#### Records shown

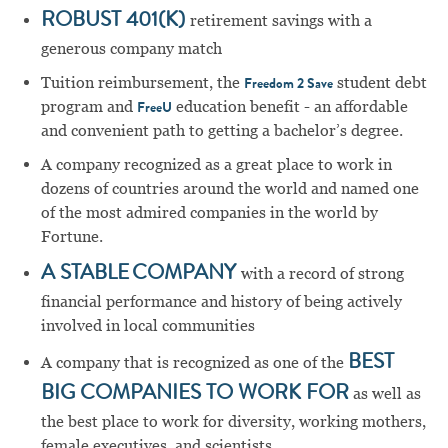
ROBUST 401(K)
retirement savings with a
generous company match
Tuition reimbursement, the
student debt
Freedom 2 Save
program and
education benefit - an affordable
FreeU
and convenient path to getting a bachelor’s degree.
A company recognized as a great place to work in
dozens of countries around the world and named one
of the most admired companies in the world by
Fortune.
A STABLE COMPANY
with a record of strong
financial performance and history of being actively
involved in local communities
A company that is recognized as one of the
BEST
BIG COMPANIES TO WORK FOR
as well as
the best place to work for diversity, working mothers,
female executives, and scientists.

==

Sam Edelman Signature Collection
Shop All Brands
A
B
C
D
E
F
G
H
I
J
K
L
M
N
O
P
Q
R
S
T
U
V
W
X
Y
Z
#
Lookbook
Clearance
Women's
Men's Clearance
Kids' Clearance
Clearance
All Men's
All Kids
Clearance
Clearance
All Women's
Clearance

#### Your goal
Above this instruction are the records; retype exactly the lines from the one containing "ROBUST 401(K)" up to and including the one containing "A company recognized".

#### Completed exercise
ROBUST 401(K)
retirement savings with a
generous company match
Tuition reimbursement, the
student debt
Freedom 2 Save
program and
education benefit - an affordable
FreeU
and convenient path to getting a bachelor’s degree.
A company recognized as a great place to work in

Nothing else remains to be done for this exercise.